Shortlands Department Store 1994

A reaction to my choice of careers that I receive quite regularly is one of surprise.  Surprise that I once worked in the world of fashion, and wearing a suit and tie each day, or surprise that I am now working outdoors and wearing jeans and a t-shirt – although, I do have to look smarter on occasion [laughs].  When my retail career of twenty-five years ended, I was in my early forties and my future looked uncertain.  I toyed with various career plans, none of which appealed very much.  Unsure of what to do next, I decided to take a night class at our local agricultural college, Hall Place at Burchett’s Green.  Little did I realise, on the evening of my enrolment, that I would soon be working at the Chelsea Flower Show, working on a gardening series for Channel 4 television or travelling to Hungary, only recently free from Russian occupation, on a horticultural study tour.
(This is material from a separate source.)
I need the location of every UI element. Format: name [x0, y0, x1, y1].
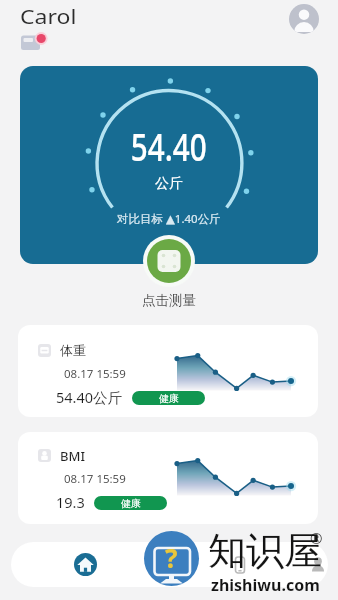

Filming with Channel 4 Television


My visit to Hall Place had ended not with a night class but a two-year, full-time crammer course in Horticulture where I studied Landscape & Estate Management.  Gardening had been the major hobby across the Shortland family for generations; I was the first in modern times to try and make a career of it.   Knowing I still had a mortgage to pay, and therefore failure wasn’t an option, I studied hard in a way that I had never managed in my school days and came away with a good qualification.  By then, I knew that I wanted to run gardens for large country estates.  I had the good fortune to be offered, during my training, a work placement with the Getty family, then the wealthiest in the world.  Their Head Gardener, Andrew Banbury, gave me various tasks and projects to carry out, frequently pushing me beyond my comfort zone.  I have a lot to be grateful to Andrew for.  When it was time for me to leave, I stepped straight into the role of managing gardens for a Swedish family who, again, were keen for me to develop further skills as well as their garden.  Over the next few years, I had the opportunity to develop an arboretum, create a lake and, best of all, to manage and develop a one-acre walled kitchen garden.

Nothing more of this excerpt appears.